Michael Wingate, of the trust, said he 'fully supports' the planning application.
'This proposed new use will make the church very accessible to the public and with a strong emphasis on enjoyment,' he said. 'Visitors will be able to watch the circus activities from the gallery or to take part in a range of classes, both for adults and children.
'The major investment made 30 years ago, to convert the church into a community gym, will allow the circus company to fit into the building without further changes to the historic fabric.
'This new activity will be a great benefit to the city and to the county.'
NHCT cares for 18 of the medieval churches in the city and is charged with finding appropriate uses for them and keeping them in good repair.

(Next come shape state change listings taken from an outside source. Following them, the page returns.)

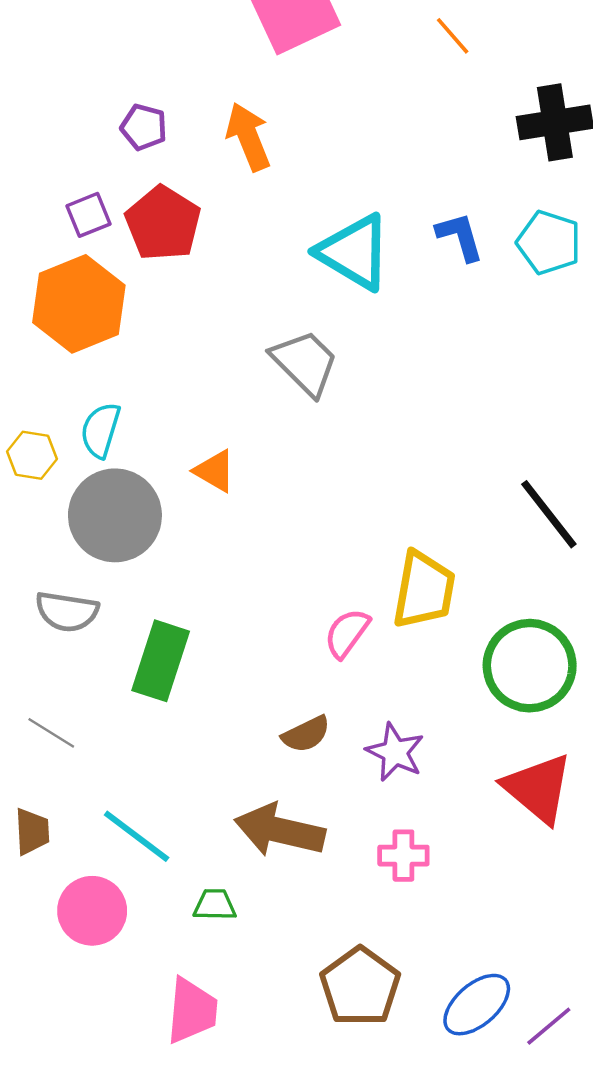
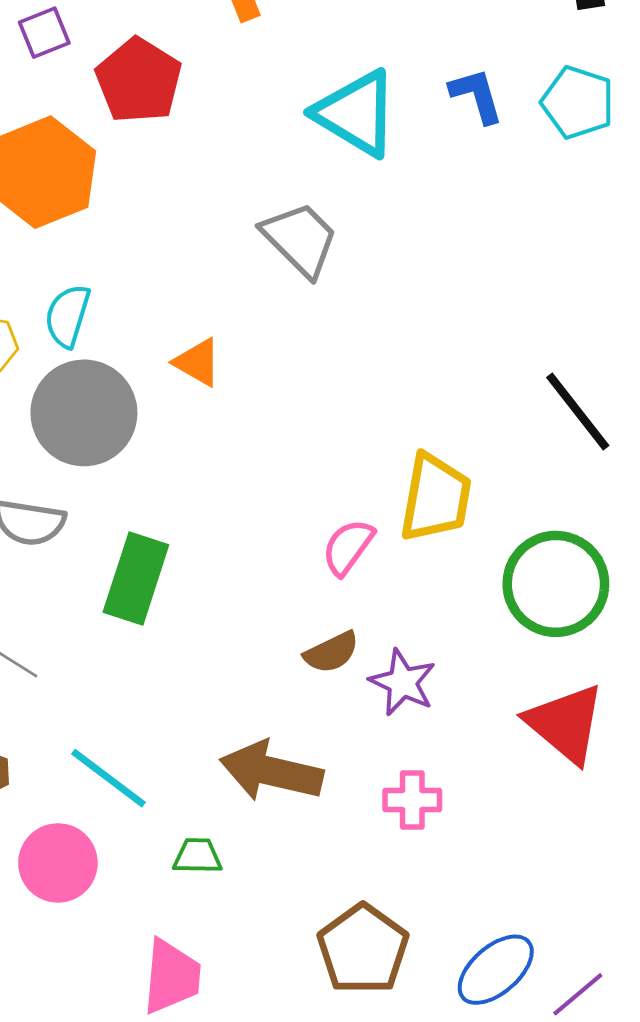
purple square: (89, 215) -> (44, 33), moved
brown semicircle: (306, 734) -> (332, 652), moved

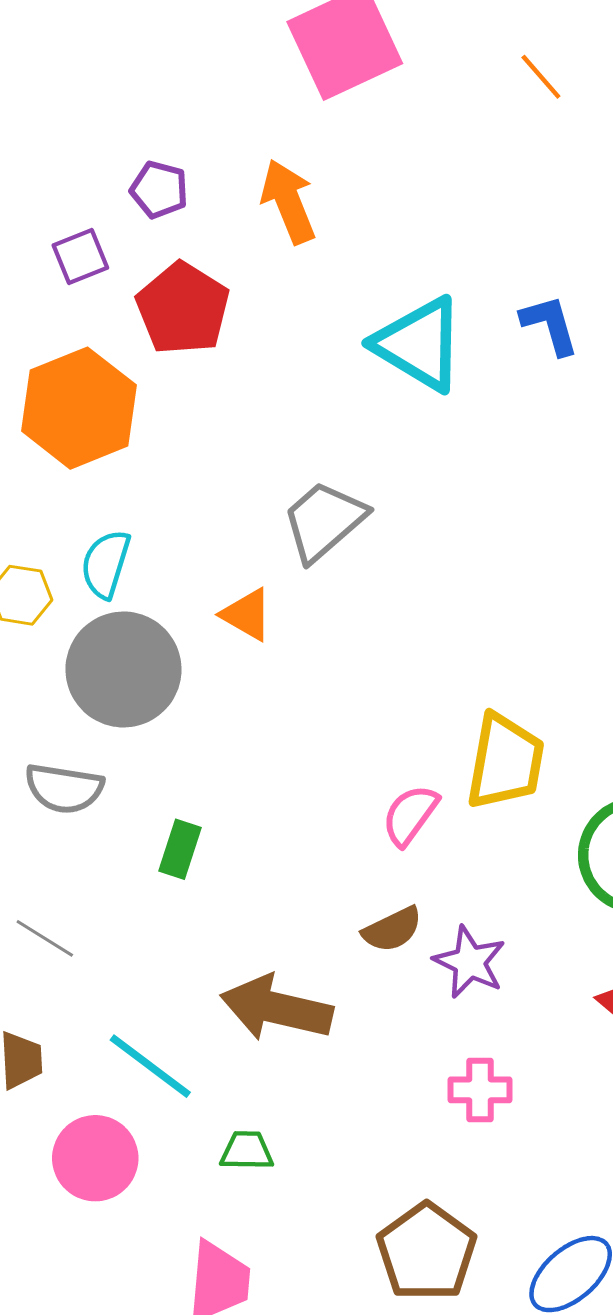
gray trapezoid: (300, 239) -> (324, 521), moved, turned -86
green rectangle: (136, 578) -> (180, 849), size x0.6
brown arrow: (271, 771) -> (276, 1008), moved

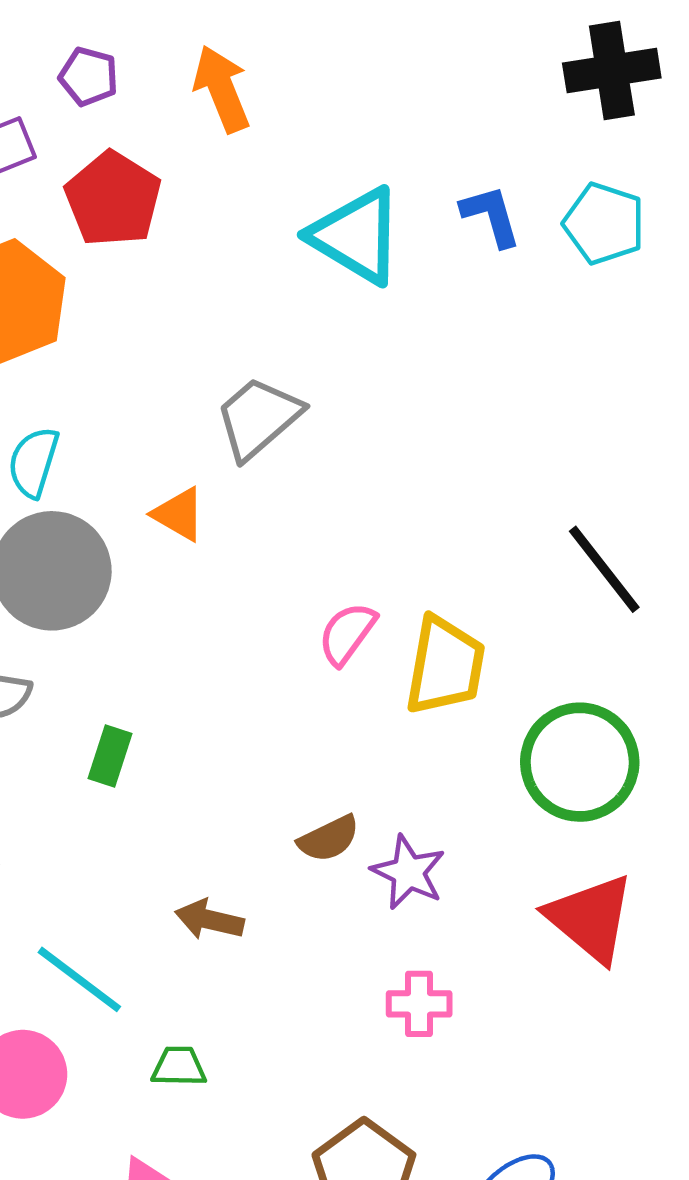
pink semicircle: (410, 815) -> (347, 634), moved
brown arrow: (276, 1008) -> (209, 920), size x0.6

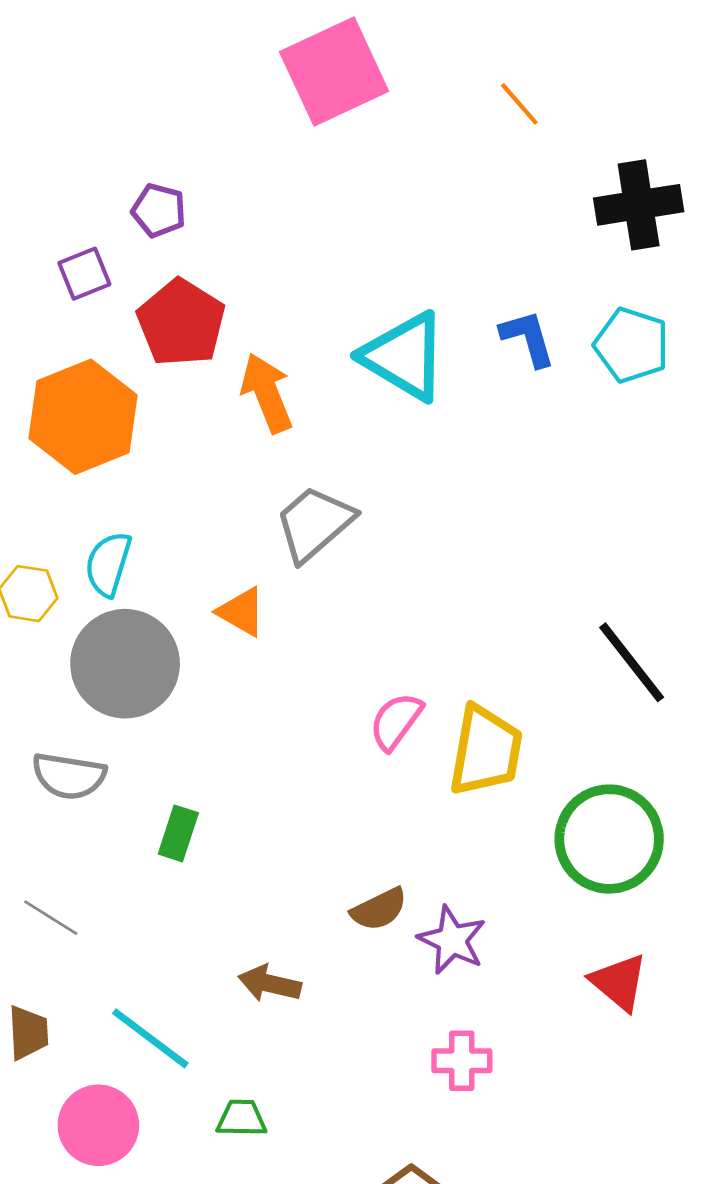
orange arrow: (222, 89) -> (267, 393), moved
red triangle: (590, 918) -> (619, 982), size x0.7

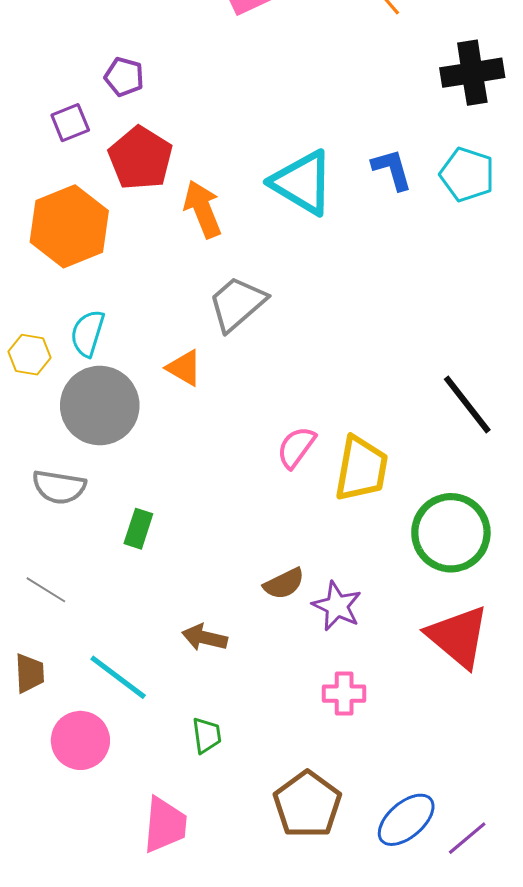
red triangle: (619, 982) -> (458, 637), size x1.5
green trapezoid: (242, 1118) -> (207, 735), moved, turned 81

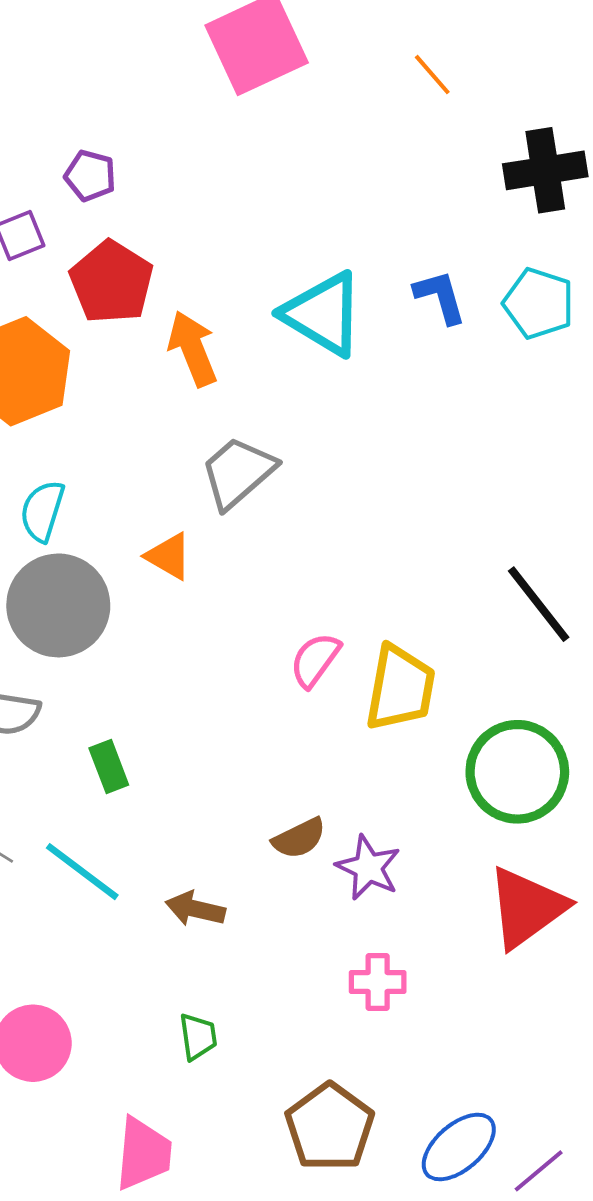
green rectangle: (138, 529) -> (109, 766), turned -39
red triangle: (458, 637) -> (527, 907), turned 44
cyan line: (118, 677) -> (82, 872), moved

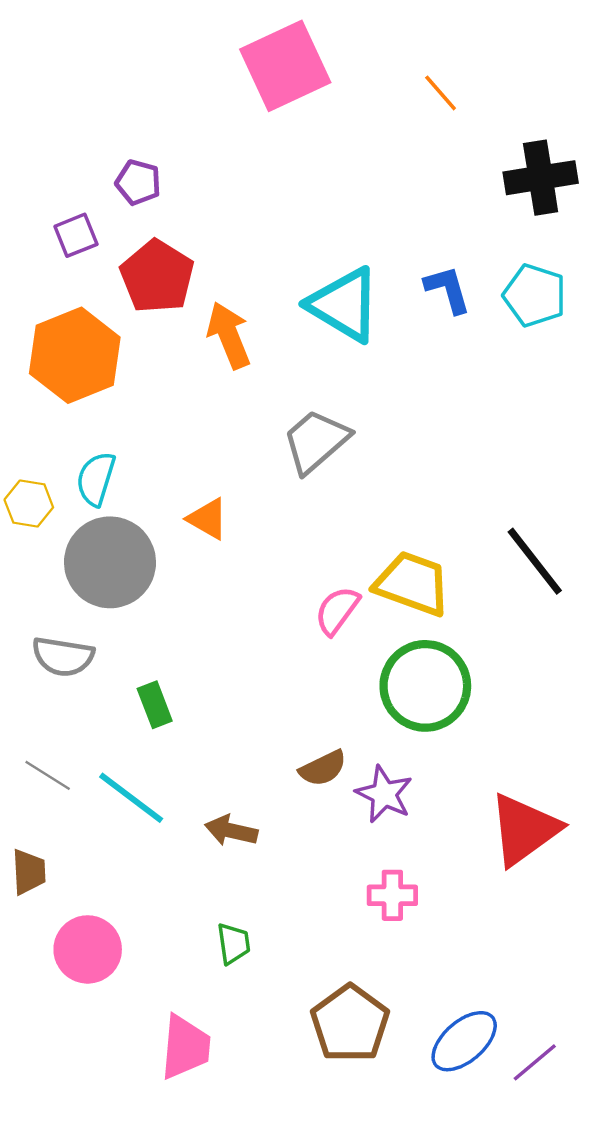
gray trapezoid: (238, 472) -> (316, 441), moved
yellow trapezoid: (400, 688) -> (412, 584), moved, turned -80
green circle: (517, 772) -> (425, 686), moved

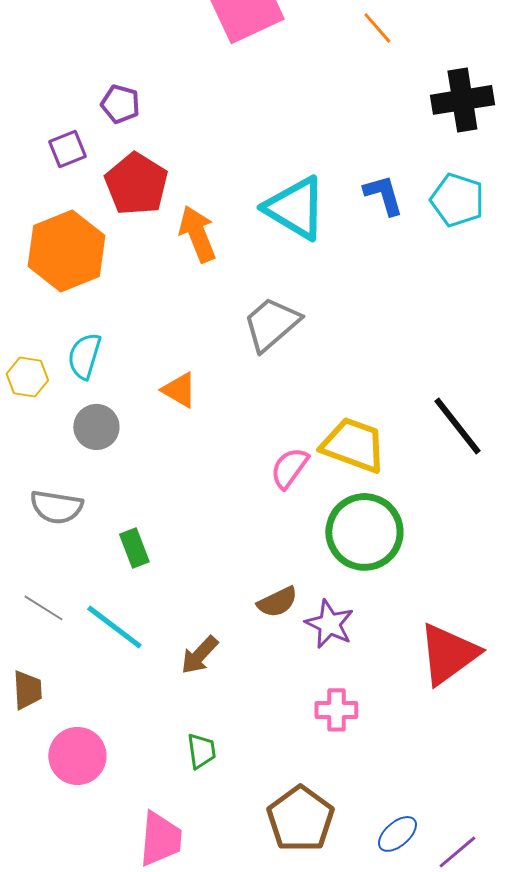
gray circle: (110, 562) -> (96, 427), size x0.6
brown arrow: (231, 831) -> (199, 655), turned -60
blue ellipse: (464, 1041) -> (397, 834), size x0.7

The church is described by local history buffs as 'among the most elegant and beautiful' of the Norwich city centre churches.
Its architectural features include early 16th century flint and limestone flushwork - decorative treatment of an outside wall - and fine arcading - a succession of arches.
St Michaels church has been on the market since 2012 and a number of alternative proposals have been considered, including as a wrestling venue.
Lost In Translation circus company was founded in 2008, is currently based in Great Yarmouth and has performed at the Out There Festival and Gorleston Clifftop Festival.
Bosses hope to offer evening classes to both adults and children, to develop and rehearse future touring shows and to host public performances.
Residents have also written in support of the application, with Joanne Jordan commenting: 'I think a training space in Norwich would greatly benefit the community.'
The application will be decided by planning councillors.